The comments came after China’s Taiwan Affairs Office said Monday that Beijing was willing to “spare the most efforts in helping our Taiwan compatriots win the fight against the epidemic as soon as possible.”
Taiwan has repeatedly accused Beijing of slowing its vaccine procurement from around the world. In February, Taiwan’s Health Minister Chen Shih-chung said during a radio show that a deal with Germany’s BioNTech was unsuccessful due to political pressure from China.
In response to China’s statement, Taiwan’s Mainland Affairs Council said Monday that “the opposite shore does not need to fake good intentions.”

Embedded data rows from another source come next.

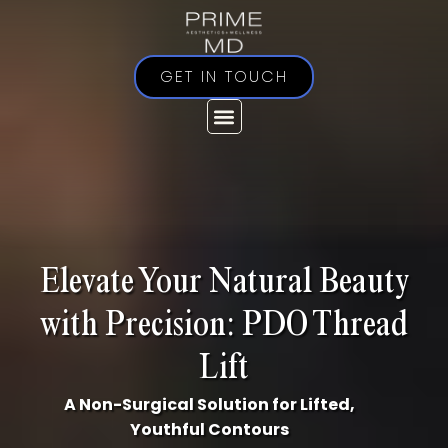
Skip
to
content
GET IN TOUCH
Elevate Your Natural Beauty
with Precision: PDO Thread
Lift
A Non-Surgical Solution for Lifted,
Youthful Contours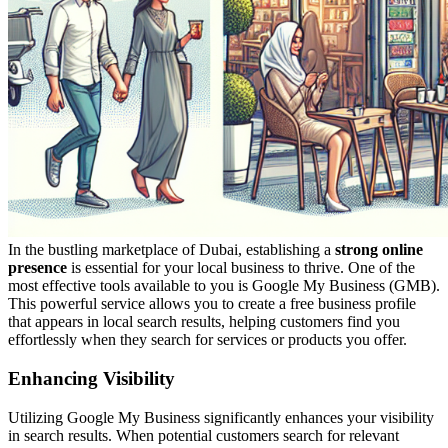
In the bustling marketplace of Dubai, establishing a
strong online
presence
is essential for your local business to thrive. One of the
most effective tools available to you is Google My Business (GMB).
This powerful service allows you to create a free business profile
that appears in local search results, helping customers find you
effortlessly when they search for services or products you offer.
Enhancing Visibility
Utilizing Google My Business significantly enhances your visibility
in search results. When potential customers search for relevant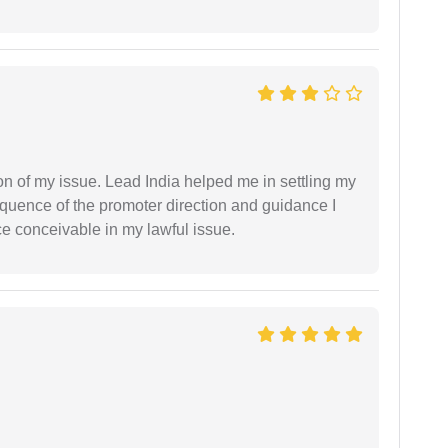
n of my issue. Lead India helped me in settling my
equence of the promoter direction and guidance I
ce conceivable in my lawful issue.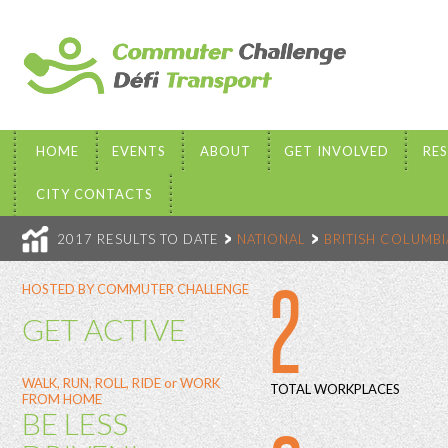
HOME
EVENTS
ABOUT
GET INVOLVED
RE
CITY CONTACTS
2017 RESULTS TO DATE
NATIONAL
BRITISH COLUMBI
2
HOSTED BY COMMUTER CHALLENGE
GET ACTIVE
WALK, RUN, ROLL, RIDE or WORK
TOTAL WORKPLACES
FROM HOME
BE LESS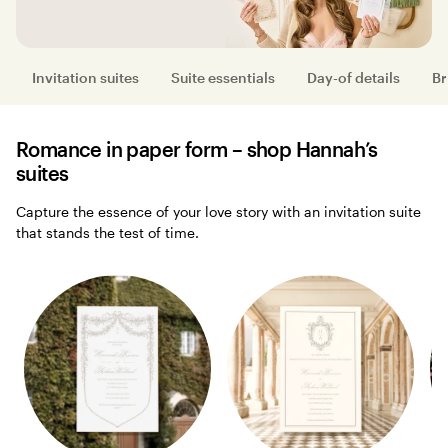
Invitation suites
Suite essentials
Day-of details
Br
Romance in paper form – shop Hannah’s
suites
Capture the essence of your love story with an invitation suite
that stands the test of time.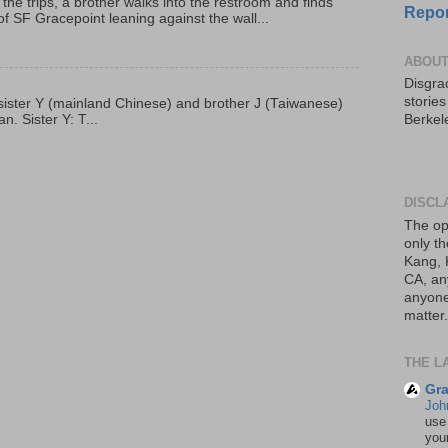
 the trips, a brother walks into the restroom and finds
Repor
f SF Gracepoint leaning against the wall...
ABOUT
Disgrac
storie
p, sister Y (mainland Chinese) and brother J (Taiwanese)
. Sister Y: T...
Berkel
DISCL
The op
only th
Kang, 
CA, an
anyone 
matter.
THE L
Gra
Joh
use
your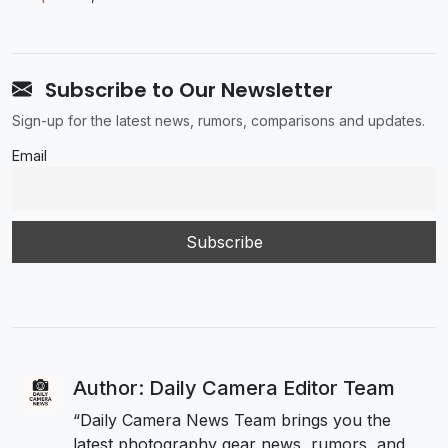
Subscribe to Our Newsletter
Sign-up for the latest news, rumors, comparisons and updates.
Email
Author: Daily Camera Editor Team
“Daily Camera News Team brings you the
latest photography gear news, rumors, and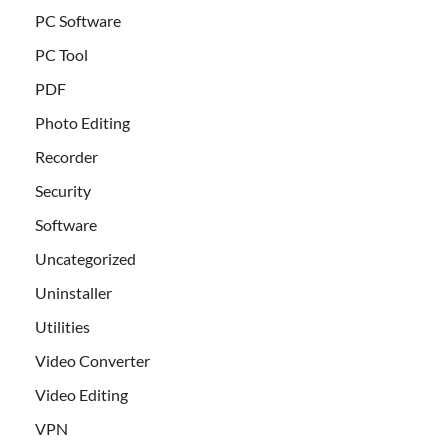
PC Software
PC Tool
PDF
Photo Editing
Recorder
Security
Software
Uncategorized
Uninstaller
Utilities
Video Converter
Video Editing
VPN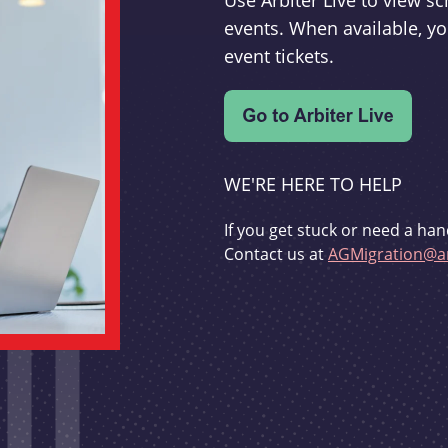
Use Arbiter Live to view 
events. When available, yo
event tickets.
WE'RE HERE TO HELP
If you get stuck or need a han
Contact us at
AGMigration@ar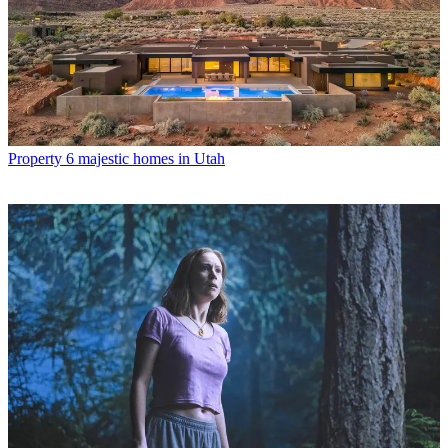
Property
6 majestic homes in Utah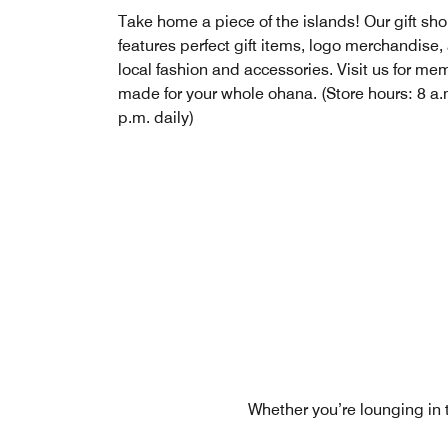
Take home a piece of the islands! Our gift sh
features perfect gift items, logo merchandise,
local fashion and accessories. Visit us for me
made for your whole ohana. (Store hours: 8 a.
p.m. daily)
Whether you’re lounging in 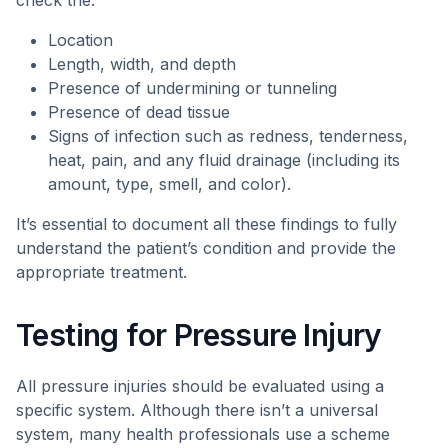
check the:
Location
Length, width, and depth
Presence of undermining or tunneling
Presence of dead tissue
Signs of infection such as redness, tenderness,
heat, pain, and any fluid drainage (including its
amount, type, smell, and color).
It’s essential to document all these findings to fully
understand the patient’s condition and provide the
appropriate treatment.
Testing for Pressure Injury
All pressure injuries should be evaluated using a
specific system. Although there isn’t a universal
system, many health professionals use a scheme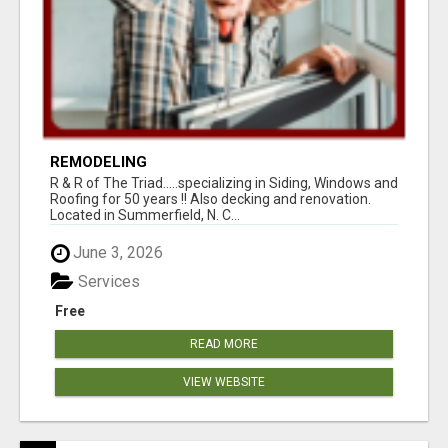
REMODELING
R & R of The Triad.....specializing in Siding, Windows and
Roofing for 50 years !! Also decking and renovation.
Located in Summerfield, N. C...
June 3, 2026
Services
Free
READ MORE
VIEW WEBSITE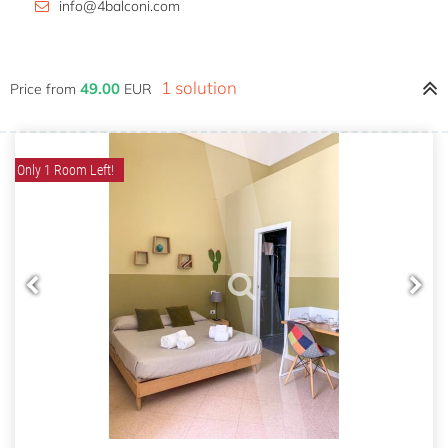
info@4balconi.com
1 solution
49.00
Price from
EUR
Only 1 Room Left!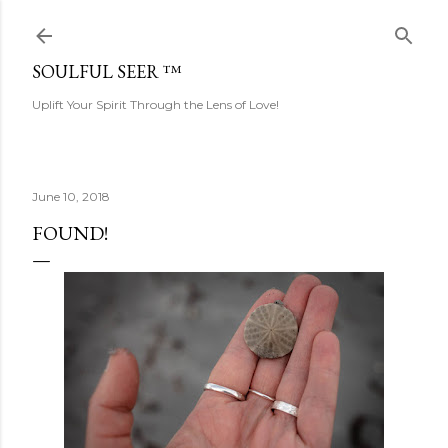
Skip to main content
SOULFUL SEER ™
Uplift Your Spirit Through the Lens of Love!
June 10, 2018
FOUND!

“If mainland China does not obstruct us, we can procure more reliable vaccines from around the world even more quickly,” it said. “If the Chinese Communist Party really places livelihood first, it should stop sending military planes to disturb Taiwan, and allow Taiwan focus on fighting the epidemic.”
China has been increasing its air deployments around Taiwan in recent months, sending dozens of warplanes into the island’s air defense identification zone.
Vaccine research: Separately, Taiwan’s President Tsai Ing-wen said the island is currently developing two Covid-19 vaccines, and they are expected to be made available as early as the end of July. The two vaccine candidates are currently at the end of stage 2 clinical trials, and the government will continue to offer support, she added.
Taiwan has one of the lowest Covid-19 vaccination rates in the world, with less than 1% of the 23 million population immunized, according to data collated by CNN.